Locate the line containing "2 [tab] (253, 465)", then please write out that line and all the lines below it in the entries exactly.

Collected data:
== Segment start ==

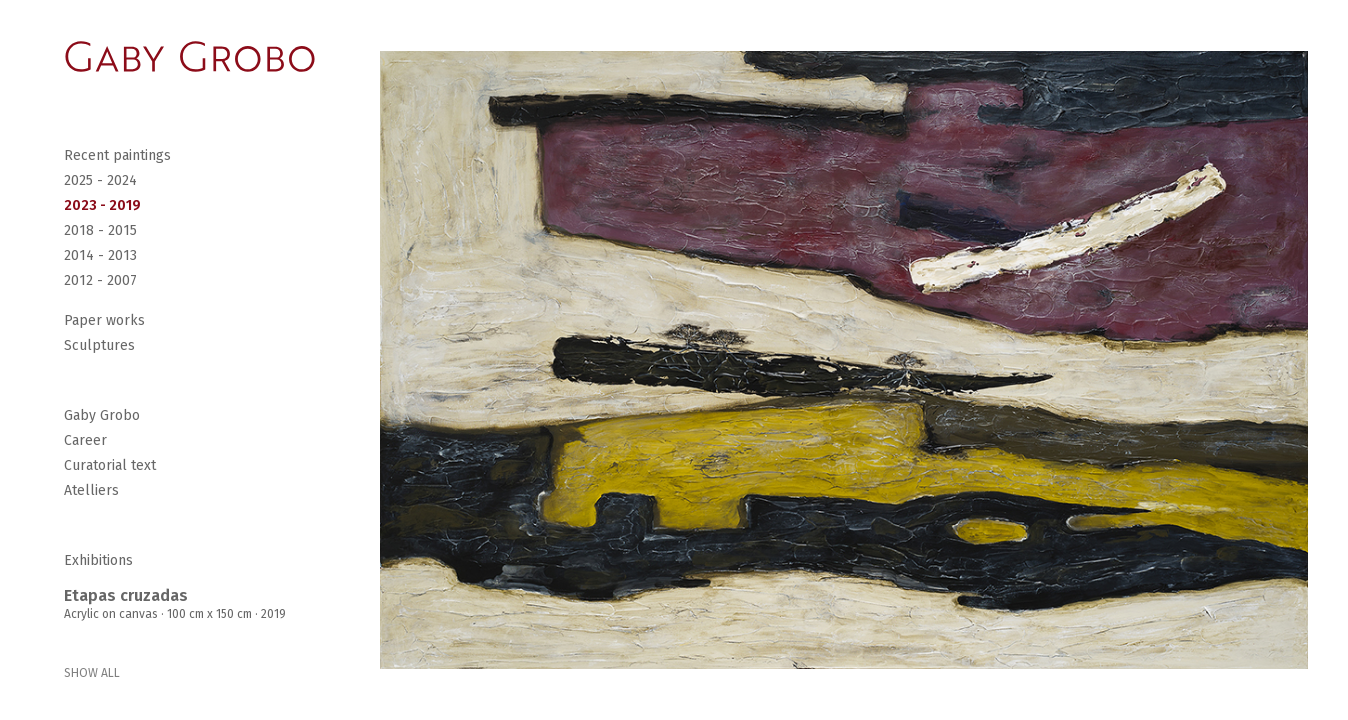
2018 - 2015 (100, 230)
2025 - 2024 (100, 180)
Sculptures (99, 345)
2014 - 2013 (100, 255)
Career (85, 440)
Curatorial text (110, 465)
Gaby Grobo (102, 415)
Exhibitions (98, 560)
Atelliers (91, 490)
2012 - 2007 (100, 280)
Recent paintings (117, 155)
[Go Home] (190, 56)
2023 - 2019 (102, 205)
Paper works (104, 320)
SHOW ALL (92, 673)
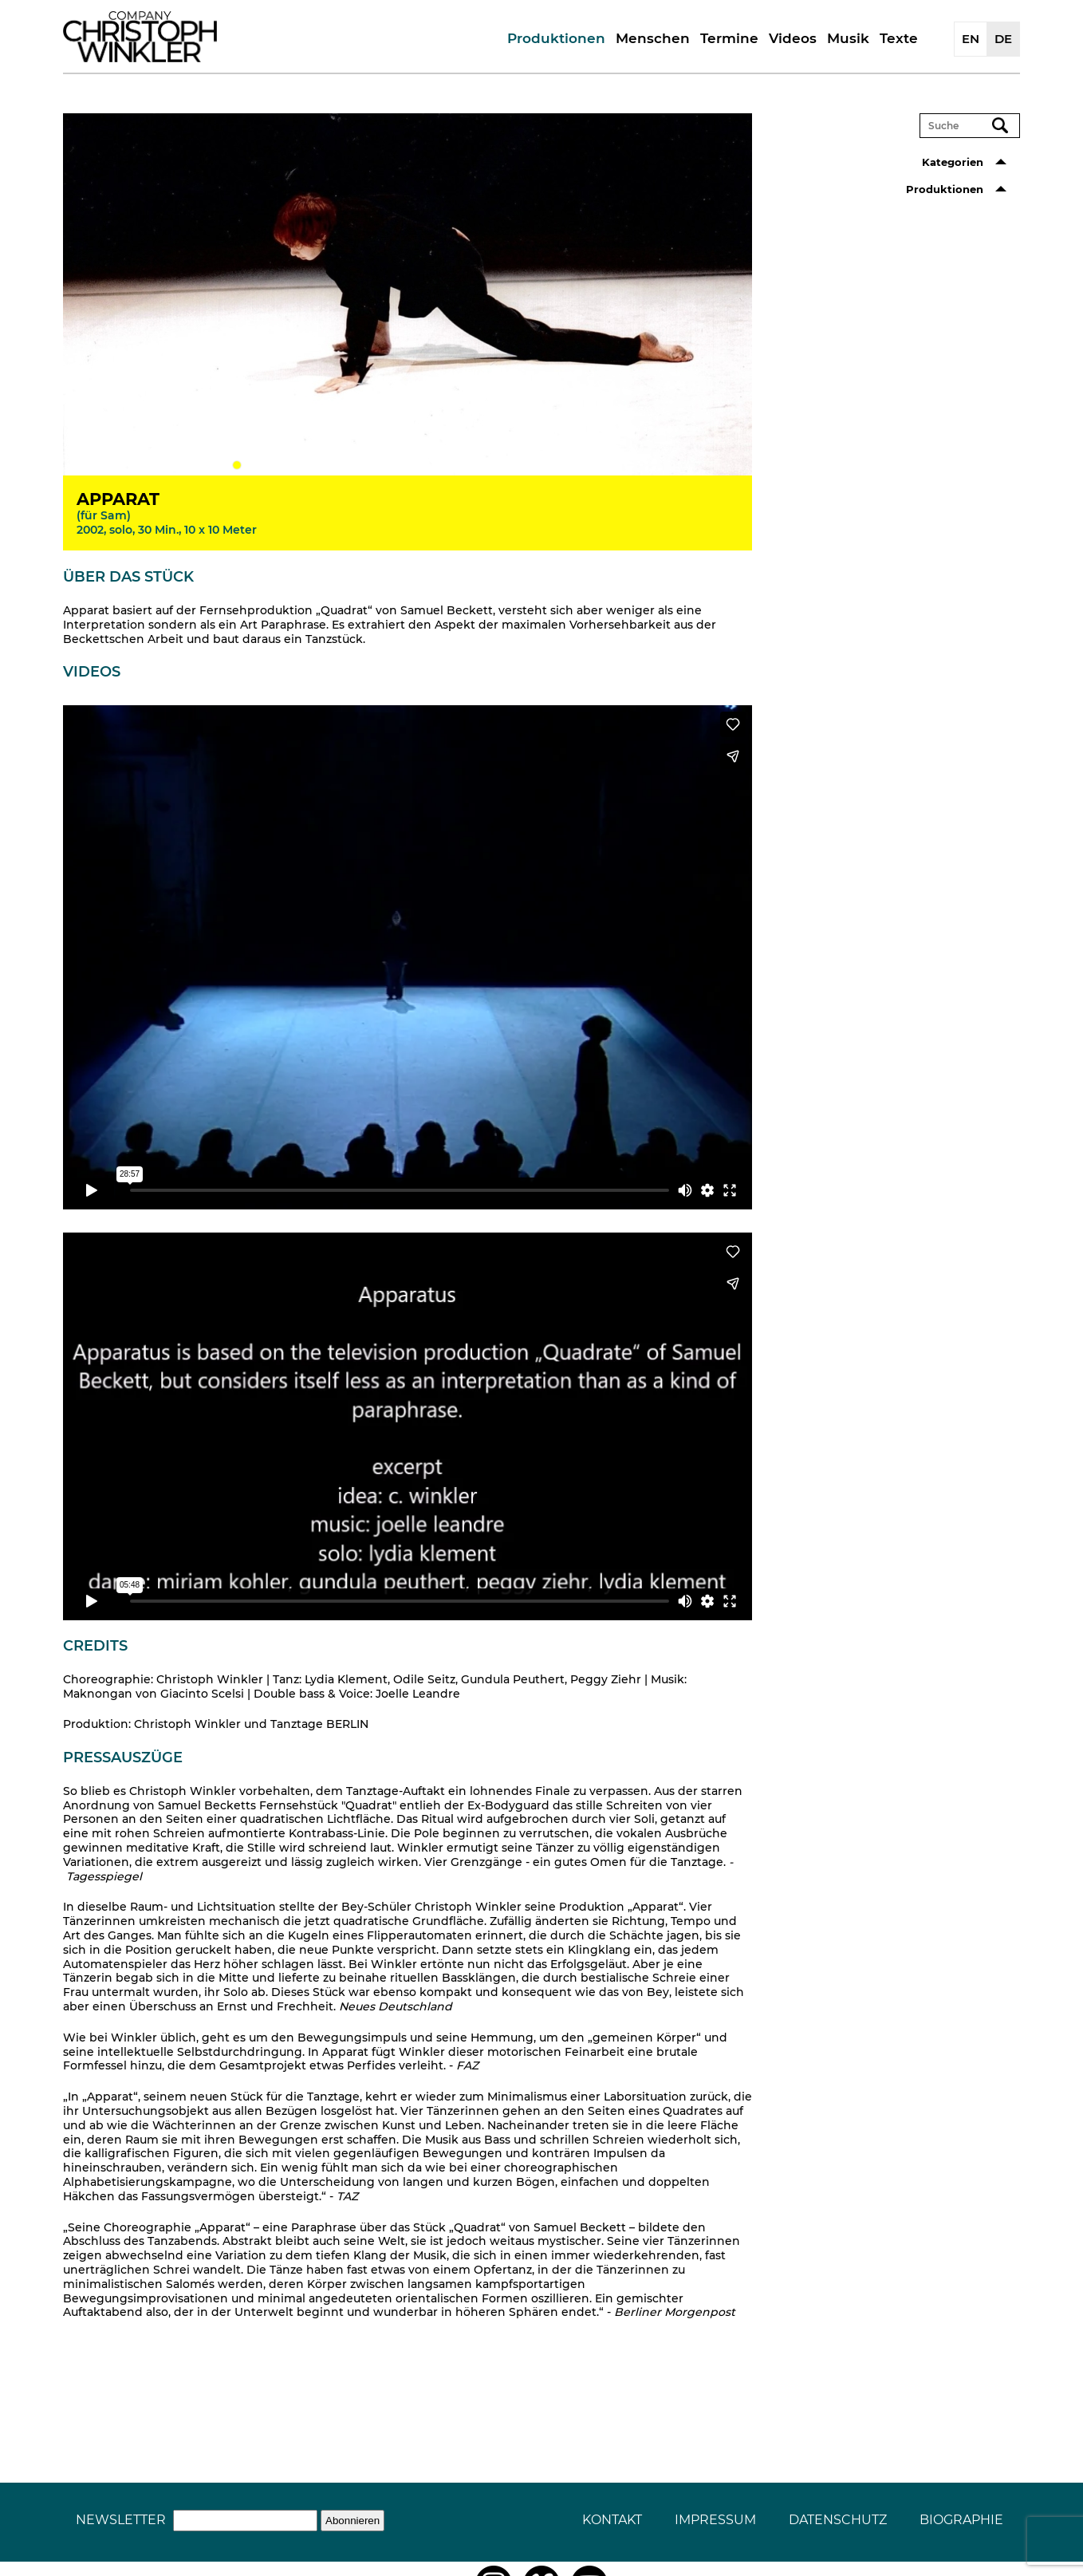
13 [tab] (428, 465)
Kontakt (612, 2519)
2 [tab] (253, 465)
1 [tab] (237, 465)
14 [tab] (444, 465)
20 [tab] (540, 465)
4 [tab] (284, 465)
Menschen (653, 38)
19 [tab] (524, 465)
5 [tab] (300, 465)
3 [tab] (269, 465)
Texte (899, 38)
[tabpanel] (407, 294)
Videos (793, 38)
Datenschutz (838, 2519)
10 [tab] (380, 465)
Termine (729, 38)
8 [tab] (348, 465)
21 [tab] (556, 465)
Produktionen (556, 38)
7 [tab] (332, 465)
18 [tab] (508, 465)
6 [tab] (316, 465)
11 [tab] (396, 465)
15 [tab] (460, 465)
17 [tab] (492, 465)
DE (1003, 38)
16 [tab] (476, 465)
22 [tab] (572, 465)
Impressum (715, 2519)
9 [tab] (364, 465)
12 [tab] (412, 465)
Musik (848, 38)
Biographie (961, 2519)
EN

== Segment end ==

Solved exercise:
2 [tab] (253, 465)
1 [tab] (237, 465)
14 [tab] (444, 465)
20 [tab] (540, 465)
4 [tab] (284, 465)
Menschen (653, 38)
19 [tab] (524, 465)
5 [tab] (300, 465)
3 [tab] (269, 465)
Texte (899, 38)
[tabpanel] (407, 294)
Videos (793, 38)
Datenschutz (838, 2519)
10 [tab] (380, 465)
Termine (729, 38)
8 [tab] (348, 465)
21 [tab] (556, 465)
Produktionen (556, 38)
7 [tab] (332, 465)
18 [tab] (508, 465)
6 [tab] (316, 465)
11 [tab] (396, 465)
15 [tab] (460, 465)
17 [tab] (492, 465)
DE (1003, 38)
16 [tab] (476, 465)
22 [tab] (572, 465)
Impressum (715, 2519)
9 [tab] (364, 465)
12 [tab] (412, 465)
Musik (848, 38)
Biographie (961, 2519)
EN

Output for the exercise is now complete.